* EXERCISE BRIEF *
Having found the line containing "مجله روچی مارت" in the records below, copy that line and each later one exactly, dropping pictures.
-- Opening Marker --
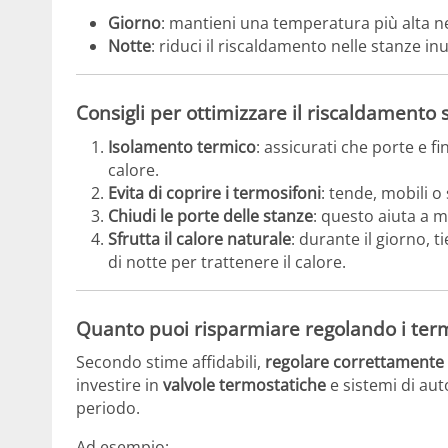
Giorno
: mantieni una temperatura più alta nel
Notte
: riduci il riscaldamento nelle stanze inu
Consigli per ottimizzare il riscaldamento
Isolamento termico
: assicurati che porte e fi
calore.
Evita di coprire i termosifoni
: tende, mobili o
Chiudi le porte delle stanze
: questo aiuta a m
Sfrutta il calore naturale
: durante il giorno, t
di notte per trattenere il calore.
Quanto puoi risparmiare regolando i term
Secondo stime affidabili,
regolare correttamente i
investire in
valvole termostatiche
e sistemi di au
periodo.
Ad esempio:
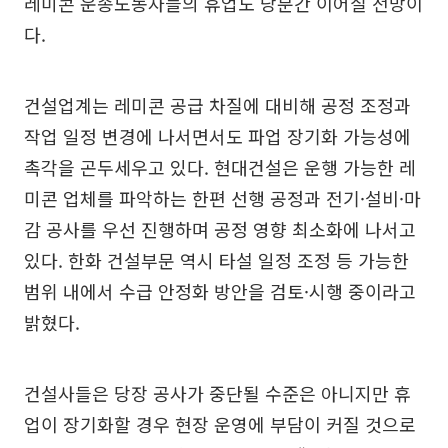
레미콘 운송노동자들의 휴업도 당분간 이어질 전망이
다.
건설업계는 레미콘 공급 차질에 대비해 공정 조정과
작업 일정 변경에 나서면서도 파업 장기화 가능성에
촉각을 곤두세우고 있다. 현대건설은 운행 가능한 레
미콘 업체를 파악하는 한편 선행 공정과 전기·설비·마
감 공사를 우선 진행하며 공정 영향 최소화에 나서고
있다. 한화 건설부문 역시 타설 일정 조정 등 가능한
범위 내에서 수급 안정화 방안을 검토·시행 중이라고
밝혔다.
건설사들은 당장 공사가 중단될 수준은 아니지만 휴
업이 장기화할 경우 현장 운영에 부담이 커질 것으로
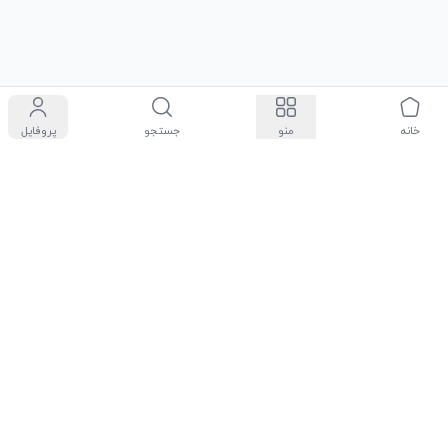
سیاست حفظ حریم شخصی
درباره ما
شرایط و قوانین
مجله روچی مارت
تماس با ما
راهنمای فروشندگان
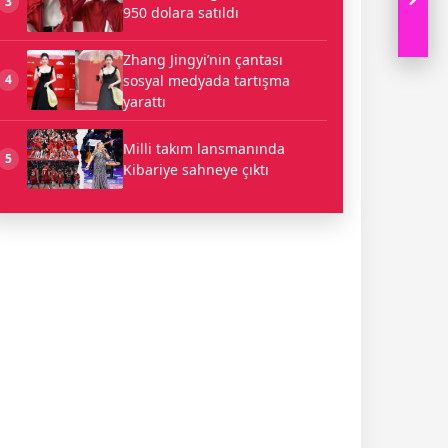
3
950 dolara satıldı
Zhang Jingyi’nin çantası
sosyal medyada tartışma
4
yarattı
Milli takım lansmanında
5
Kibariye sahneye çıktı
-- Closing Marker --
* WRITTEN ANSWER *
مجله روچی مارت
تماس با ما
راهنمای فروشندگان
3
950 dolara satıldı
Zhang Jingyi’nin çantası
sosyal medyada tartışma
4
yarattı
Milli takım lansmanında
5
Kibariye sahneye çıktı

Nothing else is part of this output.